Data excerpts:
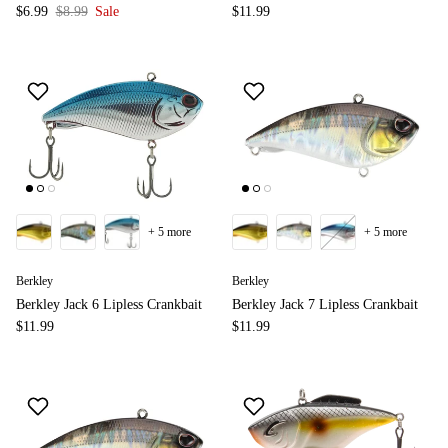
$6.99
$8.99
Sale
$11.99
+ 5 more
+ 5 more
Berkley
Berkley
Berkley Jack 6 Lipless Crankbait
Berkley Jack 7 Lipless Crankbait
$11.99
$11.99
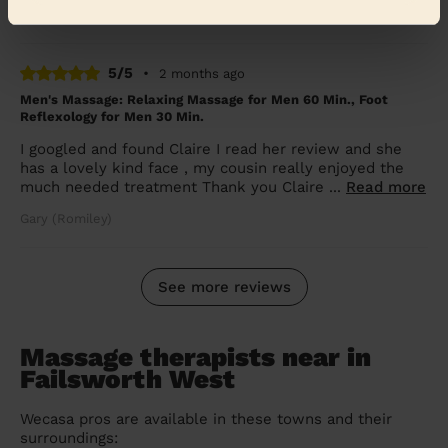
Shannon (Dukinfield)
5/5
•
2 months ago
Men's Massage: Relaxing Massage for Men 60 Min., Foot
Reflexology for Men 30 Min.
I googled and found Claire I read her review and she
has a lovely kind face , my cousin really enjoyed the
much needed treatment Thank you Claire ...
Read more
Gary (Romiley)
See more reviews
Massage therapists near in
Failsworth West
Wecasa pros are available in these towns and their
surroundings:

Work instruction: Your reply should hold nothing but the lines above, from the one containing "Berkley Jack 6 Lipless Crankbait" to the one containing "Failsworth West", reproduced exactly minus the pictures.

Result:
Berkley Jack 6 Lipless Crankbait
Berkley Jack 7 Lipless Crankbait
$11.99
$11.99
Shannon (Dukinfield)
5/5
•
2 months ago
Men's Massage: Relaxing Massage for Men 60 Min., Foot
Reflexology for Men 30 Min.
I googled and found Claire I read her review and she
has a lovely kind face , my cousin really enjoyed the
much needed treatment Thank you Claire ...
Read more
Gary (Romiley)
See more reviews
Massage therapists near in
Failsworth West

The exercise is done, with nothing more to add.